__About this exercise__:
Output the entries verbatim, including every line.

__Provided entries__:
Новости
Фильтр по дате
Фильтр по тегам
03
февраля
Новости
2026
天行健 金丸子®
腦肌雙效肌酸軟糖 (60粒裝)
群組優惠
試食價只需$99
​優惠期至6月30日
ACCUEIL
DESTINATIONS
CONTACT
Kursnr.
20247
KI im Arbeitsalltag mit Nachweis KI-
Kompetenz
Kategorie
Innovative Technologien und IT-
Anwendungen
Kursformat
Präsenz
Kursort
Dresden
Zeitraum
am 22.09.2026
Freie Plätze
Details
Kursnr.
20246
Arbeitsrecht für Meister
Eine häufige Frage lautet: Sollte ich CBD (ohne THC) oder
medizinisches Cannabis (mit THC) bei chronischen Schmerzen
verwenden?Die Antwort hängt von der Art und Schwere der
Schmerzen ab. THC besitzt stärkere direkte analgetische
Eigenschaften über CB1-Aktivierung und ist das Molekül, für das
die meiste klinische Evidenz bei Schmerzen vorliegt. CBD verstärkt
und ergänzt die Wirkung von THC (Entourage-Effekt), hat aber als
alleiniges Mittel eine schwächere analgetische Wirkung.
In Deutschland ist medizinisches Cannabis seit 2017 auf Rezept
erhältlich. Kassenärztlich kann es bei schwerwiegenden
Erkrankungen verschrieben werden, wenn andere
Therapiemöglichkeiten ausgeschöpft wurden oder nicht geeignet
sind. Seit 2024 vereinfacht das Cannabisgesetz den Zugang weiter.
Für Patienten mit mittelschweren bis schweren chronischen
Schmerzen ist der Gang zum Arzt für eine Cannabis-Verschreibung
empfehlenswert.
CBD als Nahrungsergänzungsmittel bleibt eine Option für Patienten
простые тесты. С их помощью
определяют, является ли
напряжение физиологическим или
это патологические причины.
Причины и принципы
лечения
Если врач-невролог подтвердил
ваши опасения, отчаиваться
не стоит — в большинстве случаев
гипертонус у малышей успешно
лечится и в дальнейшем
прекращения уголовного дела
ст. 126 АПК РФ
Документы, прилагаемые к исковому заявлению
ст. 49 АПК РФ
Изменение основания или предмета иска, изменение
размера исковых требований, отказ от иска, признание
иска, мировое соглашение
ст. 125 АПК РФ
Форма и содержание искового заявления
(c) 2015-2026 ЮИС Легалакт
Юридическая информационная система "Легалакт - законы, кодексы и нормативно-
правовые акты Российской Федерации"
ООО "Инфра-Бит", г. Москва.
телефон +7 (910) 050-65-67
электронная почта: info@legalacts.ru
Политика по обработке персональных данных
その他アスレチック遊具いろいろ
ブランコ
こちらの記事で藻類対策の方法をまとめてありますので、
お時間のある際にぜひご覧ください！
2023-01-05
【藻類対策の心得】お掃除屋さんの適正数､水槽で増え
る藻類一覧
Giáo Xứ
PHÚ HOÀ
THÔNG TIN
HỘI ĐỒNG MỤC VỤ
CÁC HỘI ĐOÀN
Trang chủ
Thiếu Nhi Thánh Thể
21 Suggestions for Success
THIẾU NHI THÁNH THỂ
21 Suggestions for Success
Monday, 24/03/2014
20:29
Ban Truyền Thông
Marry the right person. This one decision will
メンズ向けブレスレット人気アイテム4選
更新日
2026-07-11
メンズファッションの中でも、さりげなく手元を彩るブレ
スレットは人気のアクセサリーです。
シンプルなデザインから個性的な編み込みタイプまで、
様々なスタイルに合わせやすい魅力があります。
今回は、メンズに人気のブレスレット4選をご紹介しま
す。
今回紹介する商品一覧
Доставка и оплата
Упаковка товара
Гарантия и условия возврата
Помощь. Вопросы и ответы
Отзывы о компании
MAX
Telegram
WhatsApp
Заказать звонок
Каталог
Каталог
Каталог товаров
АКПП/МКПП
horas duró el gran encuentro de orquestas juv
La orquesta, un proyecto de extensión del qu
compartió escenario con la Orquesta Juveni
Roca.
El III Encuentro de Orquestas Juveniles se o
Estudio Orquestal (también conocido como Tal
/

__Response to the exercise__:
Новости
Фильтр по дате
Фильтр по тегам
03
февраля
Новости
2026
天行健 金丸子®
腦肌雙效肌酸軟糖 (60粒裝)
群組優惠
試食價只需$99
​優惠期至6月30日
ACCUEIL
DESTINATIONS
CONTACT
Kursnr.
20247
KI im Arbeitsalltag mit Nachweis KI-
Kompetenz
Kategorie
Innovative Technologien und IT-
Anwendungen
Kursformat
Präsenz
Kursort
Dresden
Zeitraum
am 22.09.2026
Freie Plätze
Details
Kursnr.
20246
Arbeitsrecht für Meister
Eine häufige Frage lautet: Sollte ich CBD (ohne THC) oder
medizinisches Cannabis (mit THC) bei chronischen Schmerzen
verwenden?Die Antwort hängt von der Art und Schwere der
Schmerzen ab. THC besitzt stärkere direkte analgetische
Eigenschaften über CB1-Aktivierung und ist das Molekül, für das
die meiste klinische Evidenz bei Schmerzen vorliegt. CBD verstärkt
und ergänzt die Wirkung von THC (Entourage-Effekt), hat aber als
alleiniges Mittel eine schwächere analgetische Wirkung.
In Deutschland ist medizinisches Cannabis seit 2017 auf Rezept
erhältlich. Kassenärztlich kann es bei schwerwiegenden
Erkrankungen verschrieben werden, wenn andere
Therapiemöglichkeiten ausgeschöpft wurden oder nicht geeignet
sind. Seit 2024 vereinfacht das Cannabisgesetz den Zugang weiter.
Für Patienten mit mittelschweren bis schweren chronischen
Schmerzen ist der Gang zum Arzt für eine Cannabis-Verschreibung
empfehlenswert.
CBD als Nahrungsergänzungsmittel bleibt eine Option für Patienten
простые тесты. С их помощью
определяют, является ли
напряжение физиологическим или
это патологические причины.
Причины и принципы
лечения
Если врач-невролог подтвердил
ваши опасения, отчаиваться
не стоит — в большинстве случаев
гипертонус у малышей успешно
лечится и в дальнейшем
прекращения уголовного дела
ст. 126 АПК РФ
Документы, прилагаемые к исковому заявлению
ст. 49 АПК РФ
Изменение основания или предмета иска, изменение
размера исковых требований, отказ от иска, признание
иска, мировое соглашение
ст. 125 АПК РФ
Форма и содержание искового заявления
(c) 2015-2026 ЮИС Легалакт
Юридическая информационная система "Легалакт - законы, кодексы и нормативно-
правовые акты Российской Федерации"
ООО "Инфра-Бит", г. Москва.
телефон +7 (910) 050-65-67
электронная почта: info@legalacts.ru
Политика по обработке персональных данных
その他アスレチック遊具いろいろ
ブランコ
こちらの記事で藻類対策の方法をまとめてありますので、
お時間のある際にぜひご覧ください！
2023-01-05
【藻類対策の心得】お掃除屋さんの適正数､水槽で増え
る藻類一覧
Giáo Xứ
PHÚ HOÀ
THÔNG TIN
HỘI ĐỒNG MỤC VỤ
CÁC HỘI ĐOÀN
Trang chủ
Thiếu Nhi Thánh Thể
21 Suggestions for Success
THIẾU NHI THÁNH THỂ
21 Suggestions for Success
Monday, 24/03/2014
20:29
Ban Truyền Thông
Marry the right person. This one decision will
メンズ向けブレスレット人気アイテム4選
更新日
2026-07-11
メンズファッションの中でも、さりげなく手元を彩るブレ
スレットは人気のアクセサリーです。
シンプルなデザインから個性的な編み込みタイプまで、
様々なスタイルに合わせやすい魅力があります。
今回は、メンズに人気のブレスレット4選をご紹介しま
す。
今回紹介する商品一覧
Доставка и оплата
Упаковка товара
Гарантия и условия возврата
Помощь. Вопросы и ответы
Отзывы о компании
MAX
Telegram
WhatsApp
Заказать звонок
Каталог
Каталог
Каталог товаров
АКПП/МКПП
horas duró el gran encuentro de orquestas juv
La orquesta, un proyecto de extensión del qu
compartió escenario con la Orquesta Juveni
Roca.
El III Encuentro de Orquestas Juveniles se o
Estudio Orquestal (también conocido como Tal
/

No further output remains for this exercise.